Keeping Bees
I keep bees.
There, I’ve said it, like a quiet admission at a support group meeting. It’s a phrase that tends to land in different ways depending on who’s listening. I’ve been a professional, commercial-scale beekeeper for nearly thirty years and the reactions have always been mixed. Sometimes it’s met with a broad smile and a cascade of questions, other times, just a pause, an uncertain look and a silence that suggests people aren’t quite sure what to say next while the unspoken message is “what a weirdo!”.
The truth is, I’m not entirely sure what I mean by it either.
“I keep bees” is the phrase we all use but I’ve never been completely comfortable with it, both as a word and as a concept. It implies that something is being held and contained against its will but bees resist that framing. They are not livestock in any straightforward sense, nor are they companions in the way we understand pets. They come and go as they please, they organise themselves according to their own internal logic and at any moment they retain the ability to leave entirely.
So what does it mean to “keep” something that cannot truly be kept?
Perhaps the phrase says more about us than it does about them. It reflects a habit of mind, the tendency to name, to frame, to assume a position of control over the living world. Yet the longer you spend with bees, the more that assumption begins to erode. Control gives way to influence, influence to observation, and observation, if you’re paying attention, to a kind of humility.
I use the phrase because it’s convenient, because it communicates something quickly, but it has never felt entirely accurate to me. If anything, it is a relationship of proximity rather than possession. Perhaps, as usual, I’m overthinking it.
Anyway, I’ll say it again.
I keep bees.
People often assume that beekeeping is all about honey. That’s the visible outcome, a product, the thing that can be jarred, labelled, and sold, the part that fits neatly into an economic narrative and is the raison d’etre for many beekeepers. But honey, for me, has never really been the point. It is a consequence, not a purpose.
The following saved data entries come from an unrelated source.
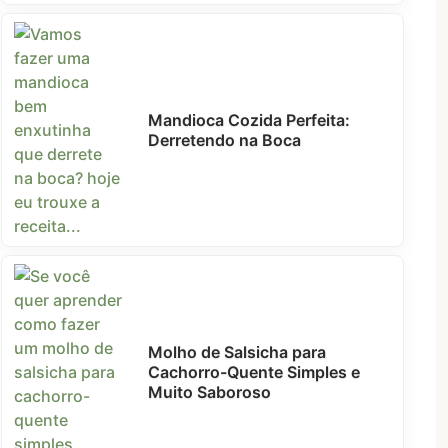
Mandioca Cozida Perfeita:
Derretendo na Boca
Molho de Salsicha para
Cachorro-Quente Simples e
Muito Saboroso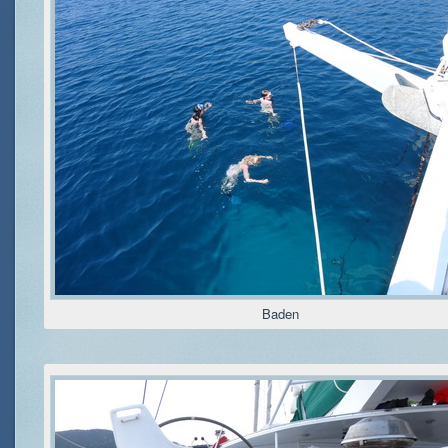
Baden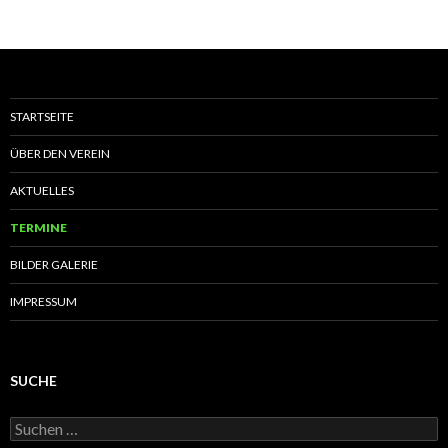
STARTSEITE
ÜBER DEN VEREIN
AKTUELLES
TERMINE
BILDER GALERIE
IMPRESSUM
SUCHE
S
u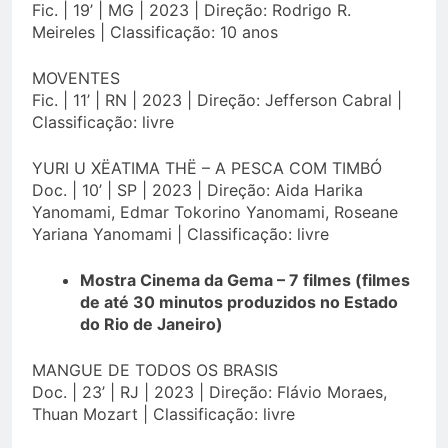
Fic. | 19’ | MG | 2023 | Direção: Rodrigo R.
Meireles | Classificação: 10 anos
MOVENTES
Fic. | 11’ | RN | 2023 | Direção: Jefferson Cabral |
Classificação: livre
YURI U XËATIMA THË – A PESCA COM TIMBÓ
Doc. | 10’ | SP | 2023 | Direção: Aida Harika
Yanomami, Edmar Tokorino Yanomami, Roseane
Yariana Yanomami | Classificação: livre
Mostra Cinema da Gema – 7 filmes (filmes
de até 30 minutos produzidos no Estado
do Rio de Janeiro)
MANGUE DE TODOS OS BRASIS
Doc. | 23’ | RJ | 2023 | Direção: Flávio Moraes,
Thuan Mozart | Classificação: livre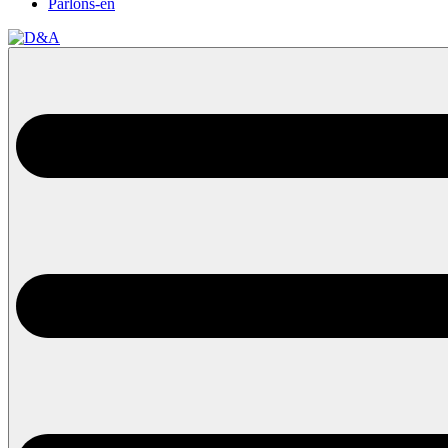
Parlons-en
Like eggs from chickens, honey can be a result of keeping bees but it is not guaranteed. There are many times when the bees need me. Years shaped by poor weather, disrupted forage or prolonged dearth have made it clear that what appears to be abundance can, very quickly, become scarcity.
Which raises a more fundamental question: why keep bees at all?
Beekeeping has a quiet but remarkably swift way of altering perception. It changes not just what you see but how you see. Attention sharpens and the world becomes more detailed, more interconnected, less easily taken for granted. What once felt like background - the weather, the hedgerows, the timing of flowering plants - moves into the foreground with sharper focus.
You begin to read the landscape differently. Not as scenery, but as a system. A network of relationships in constant negotiation between plants and pollinators, soil and weather, human intention and ecological consequence. You notice not just presence, but absence. Not just abundance, but fragility.
In doing so, it becomes harder to maintain the illusion that we stand apart from it.
Beekeeping, in this sense, is not really about bees. It is about the ideas that gather around them, how we understand nature, how we justify our use of it, how we reconcile productivity with responsibility. It touches on farming, on land use, on sustainability and on the often uneasy relationship we have with the living systems that sustain us.
Bees do not resolve these questions but they do make us ask them and make them harder to ignore.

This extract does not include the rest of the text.